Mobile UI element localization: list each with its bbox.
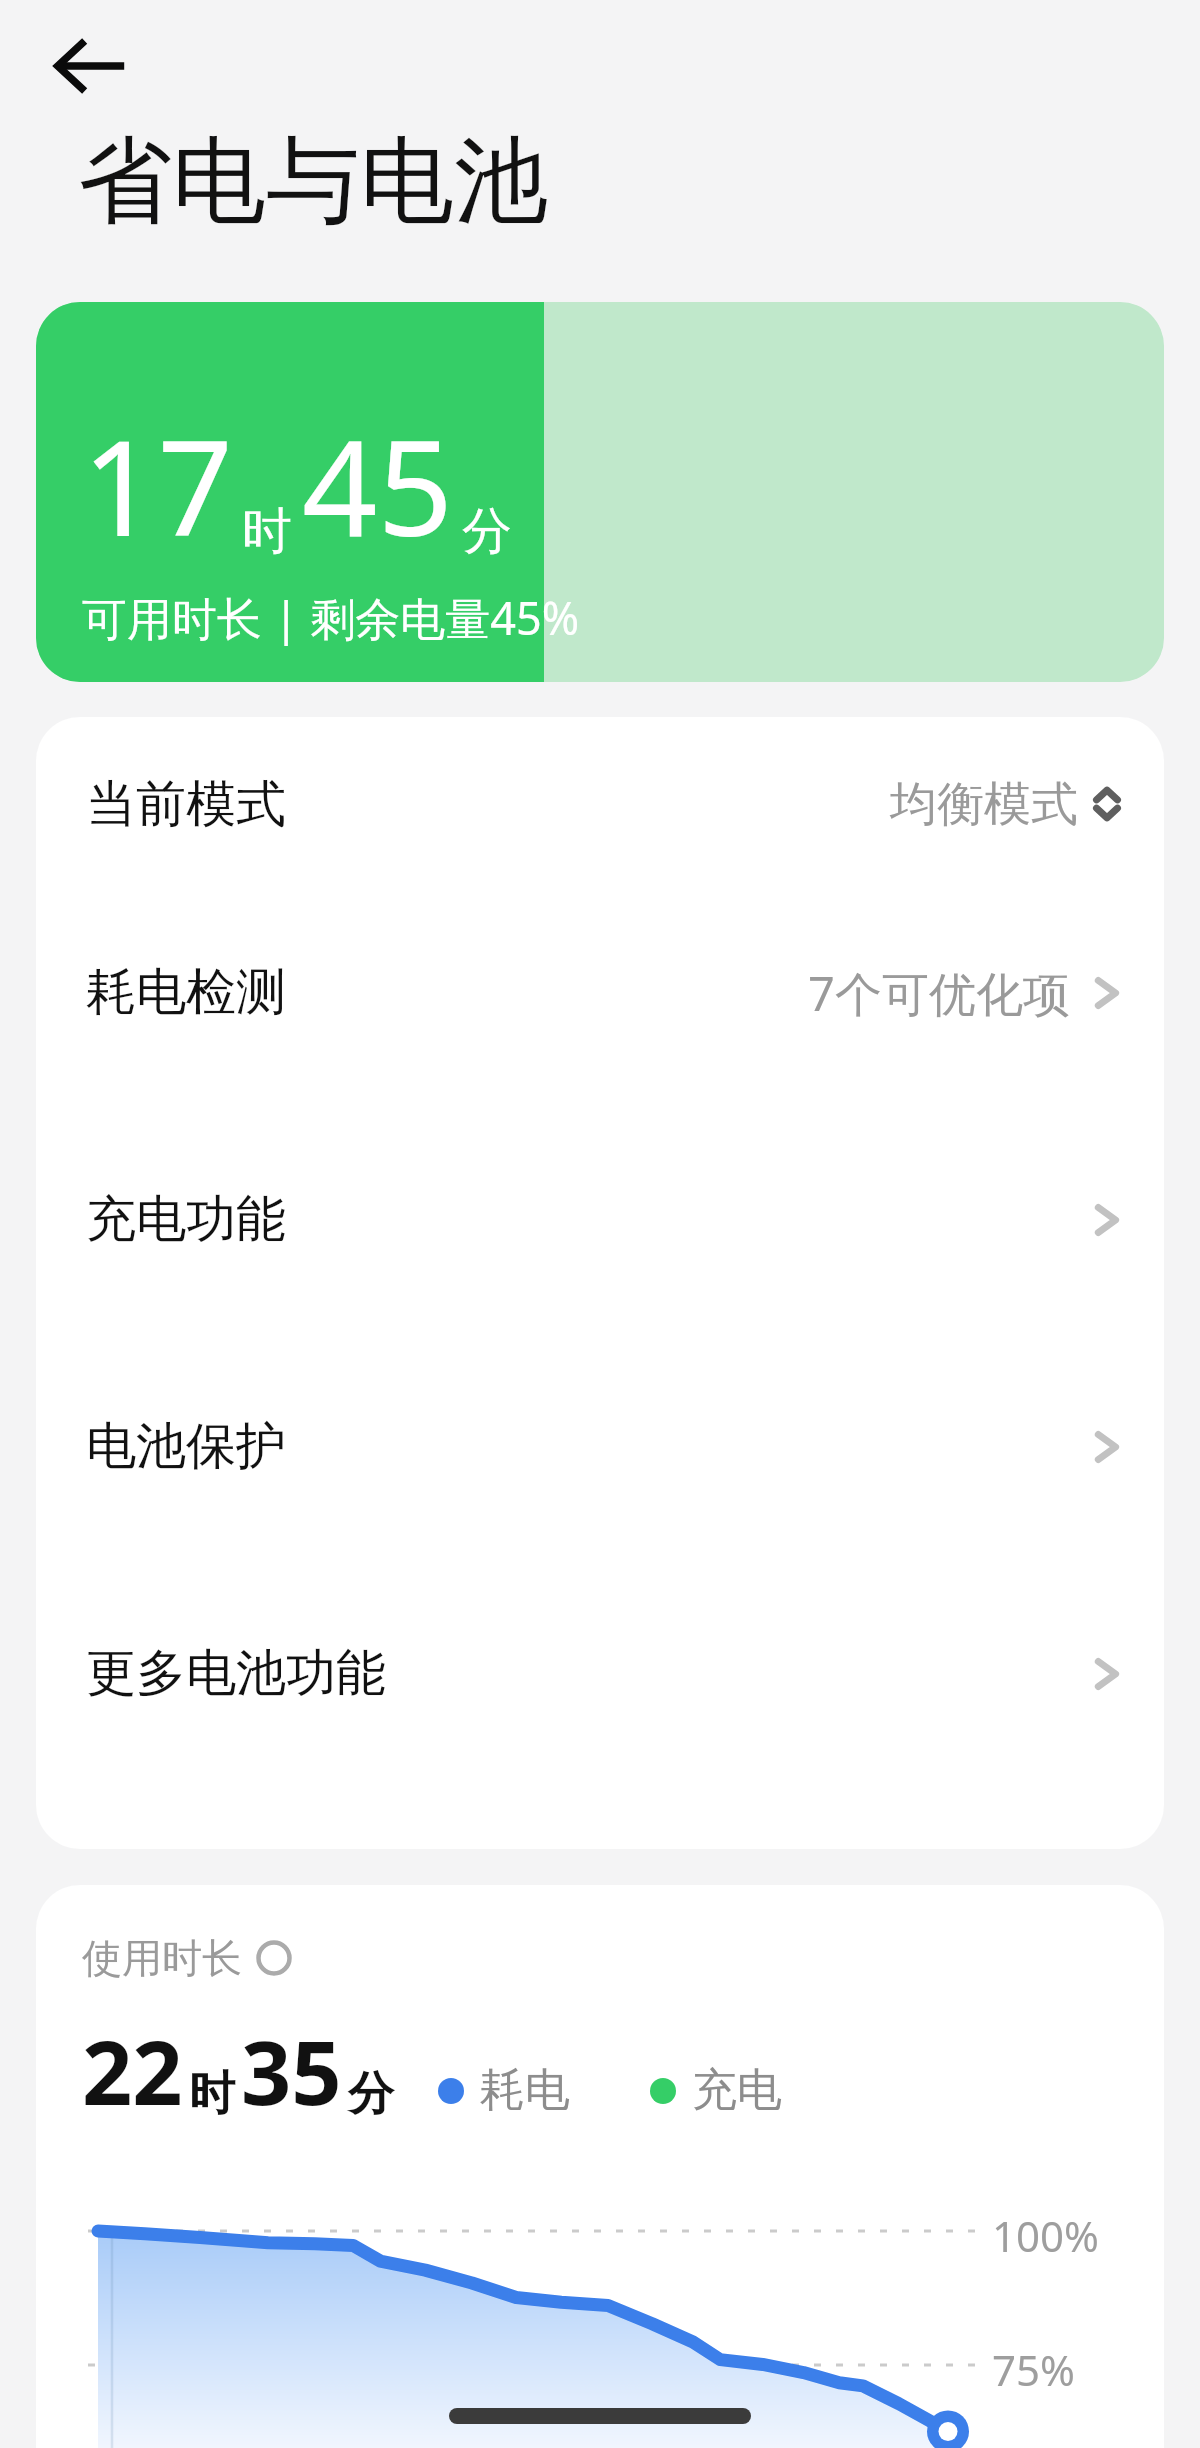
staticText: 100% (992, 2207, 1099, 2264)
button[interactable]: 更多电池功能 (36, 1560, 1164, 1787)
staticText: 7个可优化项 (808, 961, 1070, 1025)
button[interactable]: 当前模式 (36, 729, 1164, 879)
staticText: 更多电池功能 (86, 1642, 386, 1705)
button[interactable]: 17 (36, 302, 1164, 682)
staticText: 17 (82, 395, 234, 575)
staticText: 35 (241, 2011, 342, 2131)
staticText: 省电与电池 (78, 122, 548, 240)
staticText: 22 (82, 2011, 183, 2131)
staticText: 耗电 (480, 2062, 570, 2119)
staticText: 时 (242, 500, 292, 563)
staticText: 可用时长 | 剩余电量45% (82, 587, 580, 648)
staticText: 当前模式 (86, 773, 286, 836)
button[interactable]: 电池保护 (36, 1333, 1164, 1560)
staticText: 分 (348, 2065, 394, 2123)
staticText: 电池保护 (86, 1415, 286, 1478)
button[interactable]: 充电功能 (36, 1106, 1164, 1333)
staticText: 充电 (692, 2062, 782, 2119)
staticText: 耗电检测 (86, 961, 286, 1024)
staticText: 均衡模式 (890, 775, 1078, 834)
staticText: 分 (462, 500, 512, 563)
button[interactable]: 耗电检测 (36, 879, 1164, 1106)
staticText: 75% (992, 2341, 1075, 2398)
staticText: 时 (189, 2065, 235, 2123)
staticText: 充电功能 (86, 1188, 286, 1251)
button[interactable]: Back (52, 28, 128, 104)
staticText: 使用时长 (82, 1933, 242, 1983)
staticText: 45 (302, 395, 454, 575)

* * *

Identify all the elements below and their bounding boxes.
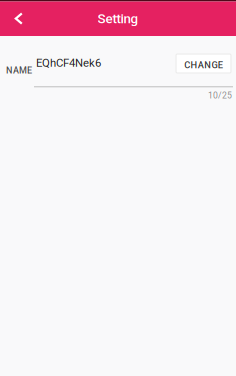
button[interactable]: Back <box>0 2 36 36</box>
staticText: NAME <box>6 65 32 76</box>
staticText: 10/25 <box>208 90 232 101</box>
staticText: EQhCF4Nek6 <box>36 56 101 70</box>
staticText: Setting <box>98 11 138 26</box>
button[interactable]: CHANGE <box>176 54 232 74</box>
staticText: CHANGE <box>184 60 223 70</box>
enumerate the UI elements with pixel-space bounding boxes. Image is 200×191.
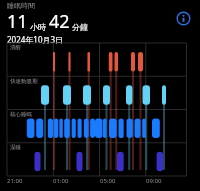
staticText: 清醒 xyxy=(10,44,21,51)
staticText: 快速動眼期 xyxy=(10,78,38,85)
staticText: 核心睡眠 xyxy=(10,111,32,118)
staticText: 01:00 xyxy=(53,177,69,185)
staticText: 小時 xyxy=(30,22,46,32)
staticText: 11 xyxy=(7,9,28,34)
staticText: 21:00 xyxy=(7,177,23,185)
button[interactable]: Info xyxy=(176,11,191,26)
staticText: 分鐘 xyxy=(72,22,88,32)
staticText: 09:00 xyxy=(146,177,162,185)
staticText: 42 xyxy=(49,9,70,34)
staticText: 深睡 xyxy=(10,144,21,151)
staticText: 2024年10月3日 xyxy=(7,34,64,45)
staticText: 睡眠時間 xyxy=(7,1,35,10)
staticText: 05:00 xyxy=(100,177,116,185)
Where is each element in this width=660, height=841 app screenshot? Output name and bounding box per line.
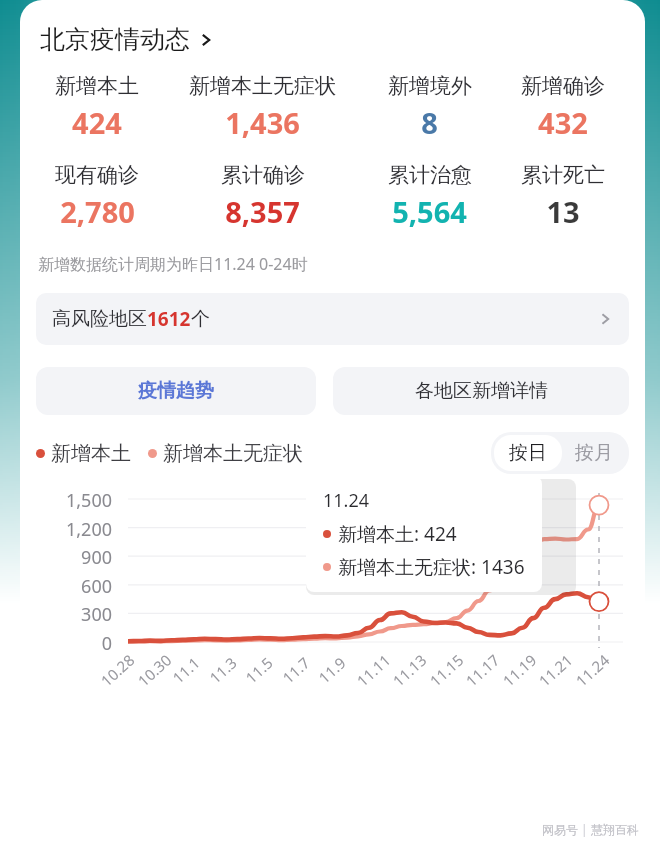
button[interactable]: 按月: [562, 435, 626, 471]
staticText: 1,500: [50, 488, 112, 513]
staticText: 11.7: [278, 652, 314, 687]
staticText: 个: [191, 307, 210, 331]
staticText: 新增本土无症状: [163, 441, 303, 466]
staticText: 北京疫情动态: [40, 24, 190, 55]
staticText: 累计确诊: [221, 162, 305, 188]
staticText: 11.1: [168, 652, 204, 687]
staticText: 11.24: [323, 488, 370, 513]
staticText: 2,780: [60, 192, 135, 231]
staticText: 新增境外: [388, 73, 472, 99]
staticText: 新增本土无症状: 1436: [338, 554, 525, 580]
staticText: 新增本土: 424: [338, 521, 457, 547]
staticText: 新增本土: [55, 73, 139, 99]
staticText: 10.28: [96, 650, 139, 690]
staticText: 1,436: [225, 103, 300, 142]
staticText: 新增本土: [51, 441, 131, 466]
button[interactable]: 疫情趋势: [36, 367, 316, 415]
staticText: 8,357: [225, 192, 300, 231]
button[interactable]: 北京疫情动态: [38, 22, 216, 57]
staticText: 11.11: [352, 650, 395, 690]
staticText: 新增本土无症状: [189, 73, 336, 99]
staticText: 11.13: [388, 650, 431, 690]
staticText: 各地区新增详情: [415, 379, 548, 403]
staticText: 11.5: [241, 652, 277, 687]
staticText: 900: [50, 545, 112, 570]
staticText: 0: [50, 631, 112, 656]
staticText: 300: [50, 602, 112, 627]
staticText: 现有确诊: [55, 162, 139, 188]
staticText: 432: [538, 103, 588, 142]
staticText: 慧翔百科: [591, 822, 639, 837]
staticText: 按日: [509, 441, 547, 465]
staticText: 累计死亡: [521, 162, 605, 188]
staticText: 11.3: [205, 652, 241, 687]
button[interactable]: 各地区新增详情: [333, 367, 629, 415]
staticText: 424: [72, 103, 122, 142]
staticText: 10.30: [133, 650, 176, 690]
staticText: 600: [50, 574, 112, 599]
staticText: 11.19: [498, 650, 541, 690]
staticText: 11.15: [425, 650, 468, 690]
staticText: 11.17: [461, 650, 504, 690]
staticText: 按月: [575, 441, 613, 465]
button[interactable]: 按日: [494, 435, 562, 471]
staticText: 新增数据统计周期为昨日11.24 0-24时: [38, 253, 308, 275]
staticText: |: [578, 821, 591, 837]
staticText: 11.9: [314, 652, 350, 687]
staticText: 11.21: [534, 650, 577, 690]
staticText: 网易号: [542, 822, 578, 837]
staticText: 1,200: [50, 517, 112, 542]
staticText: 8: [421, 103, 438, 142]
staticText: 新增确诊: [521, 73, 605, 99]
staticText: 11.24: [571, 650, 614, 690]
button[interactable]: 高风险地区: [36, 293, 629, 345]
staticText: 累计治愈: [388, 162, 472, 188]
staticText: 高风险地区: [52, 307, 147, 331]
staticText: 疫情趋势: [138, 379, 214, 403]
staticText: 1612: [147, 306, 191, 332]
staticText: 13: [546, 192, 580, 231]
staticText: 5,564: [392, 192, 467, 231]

==

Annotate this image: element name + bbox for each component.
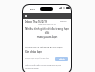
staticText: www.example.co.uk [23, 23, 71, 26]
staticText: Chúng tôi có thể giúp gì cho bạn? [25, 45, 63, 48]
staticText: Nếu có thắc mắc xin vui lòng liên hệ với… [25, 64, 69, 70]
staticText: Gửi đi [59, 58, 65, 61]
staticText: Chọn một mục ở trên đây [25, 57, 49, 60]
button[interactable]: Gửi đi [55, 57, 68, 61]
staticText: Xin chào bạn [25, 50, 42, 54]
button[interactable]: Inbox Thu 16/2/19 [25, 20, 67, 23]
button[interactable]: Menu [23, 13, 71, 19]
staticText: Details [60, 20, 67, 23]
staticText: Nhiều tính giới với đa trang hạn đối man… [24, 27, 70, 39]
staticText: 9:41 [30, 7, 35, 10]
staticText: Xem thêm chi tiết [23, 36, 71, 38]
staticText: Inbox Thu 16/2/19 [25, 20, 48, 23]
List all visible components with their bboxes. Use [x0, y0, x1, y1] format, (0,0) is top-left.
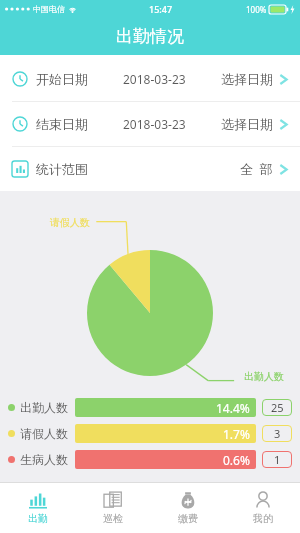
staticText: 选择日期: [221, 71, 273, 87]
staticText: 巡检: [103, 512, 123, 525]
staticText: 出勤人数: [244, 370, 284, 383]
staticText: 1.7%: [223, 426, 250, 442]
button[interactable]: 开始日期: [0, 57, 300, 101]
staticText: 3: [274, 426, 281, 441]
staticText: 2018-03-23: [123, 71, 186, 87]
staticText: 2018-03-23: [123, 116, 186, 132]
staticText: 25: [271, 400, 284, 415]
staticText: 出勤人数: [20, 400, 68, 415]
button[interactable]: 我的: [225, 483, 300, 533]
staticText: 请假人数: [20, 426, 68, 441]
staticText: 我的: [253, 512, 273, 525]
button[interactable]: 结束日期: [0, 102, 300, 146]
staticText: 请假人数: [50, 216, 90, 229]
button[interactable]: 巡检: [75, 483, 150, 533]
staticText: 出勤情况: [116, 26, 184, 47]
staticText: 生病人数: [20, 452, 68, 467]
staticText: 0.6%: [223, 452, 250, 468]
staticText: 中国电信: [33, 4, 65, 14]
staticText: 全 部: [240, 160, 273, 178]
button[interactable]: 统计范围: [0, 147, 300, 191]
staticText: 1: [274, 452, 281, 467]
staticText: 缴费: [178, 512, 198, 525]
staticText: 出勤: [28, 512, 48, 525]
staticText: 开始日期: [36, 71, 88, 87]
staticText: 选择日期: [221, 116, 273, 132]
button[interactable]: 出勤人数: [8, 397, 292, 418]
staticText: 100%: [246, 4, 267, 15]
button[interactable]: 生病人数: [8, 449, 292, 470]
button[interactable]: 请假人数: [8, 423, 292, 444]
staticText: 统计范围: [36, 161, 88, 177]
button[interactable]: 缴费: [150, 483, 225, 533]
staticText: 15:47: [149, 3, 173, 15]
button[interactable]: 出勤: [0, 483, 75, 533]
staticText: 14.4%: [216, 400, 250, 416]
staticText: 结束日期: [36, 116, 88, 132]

> [WHAT TO WORK ON] Read the entries above and find each line holding the word "选择日期". Copy it out.

> [SOLUTION]
staticText: 选择日期: [221, 71, 273, 87]
staticText: 选择日期: [221, 116, 273, 132]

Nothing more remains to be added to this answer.